=== Data supplied ===
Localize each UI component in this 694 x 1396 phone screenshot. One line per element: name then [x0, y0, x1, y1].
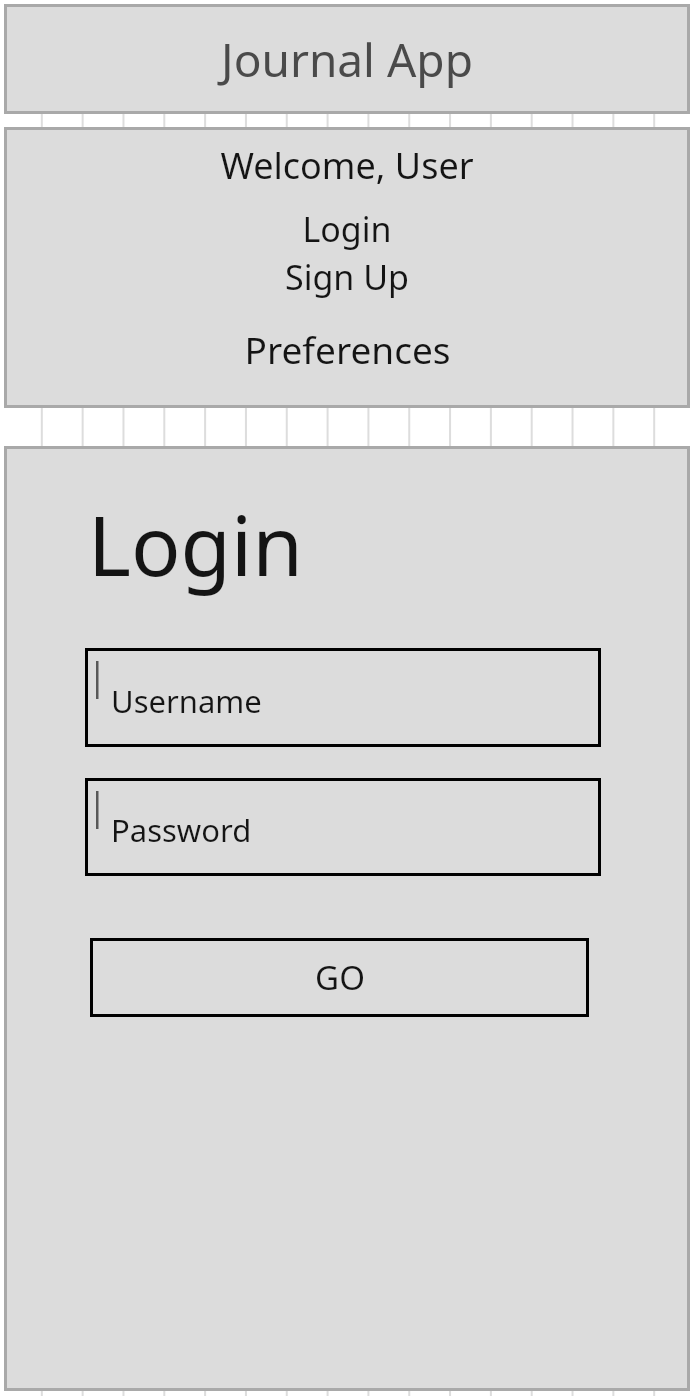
staticText: Username [111, 680, 262, 722]
button[interactable]: Username [85, 648, 601, 747]
button[interactable]: Sign Up [285, 254, 409, 300]
button[interactable]: Password [85, 778, 601, 876]
staticText: Password [111, 809, 252, 851]
button[interactable]: Welcome, User [220, 141, 474, 190]
button[interactable]: Preferences [244, 324, 451, 374]
staticText: Login [88, 488, 303, 600]
button[interactable]: Journal App [4, 4, 690, 114]
button[interactable]: Login [302, 206, 392, 252]
staticText: GO [315, 955, 365, 1000]
button[interactable]: GO [90, 938, 589, 1017]
staticText: Journal App [221, 28, 473, 91]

=== Work to be completed ===
Leave the pictures out and print the whole listing precisely.

=== Response for this exercise ===
Localize each UI component in this 694 x 1396 phone screenshot. One line per element: name then [x0, y0, x1, y1].
staticText: Username [111, 680, 262, 722]
button[interactable]: Username [85, 648, 601, 747]
button[interactable]: Sign Up [285, 254, 409, 300]
button[interactable]: Password [85, 778, 601, 876]
staticText: Password [111, 809, 252, 851]
button[interactable]: Welcome, User [220, 141, 474, 190]
button[interactable]: Preferences [244, 324, 451, 374]
staticText: Login [88, 488, 303, 600]
button[interactable]: Journal App [4, 4, 690, 114]
button[interactable]: Login [302, 206, 392, 252]
staticText: GO [315, 955, 365, 1000]
button[interactable]: GO [90, 938, 589, 1017]
staticText: Journal App [221, 28, 473, 91]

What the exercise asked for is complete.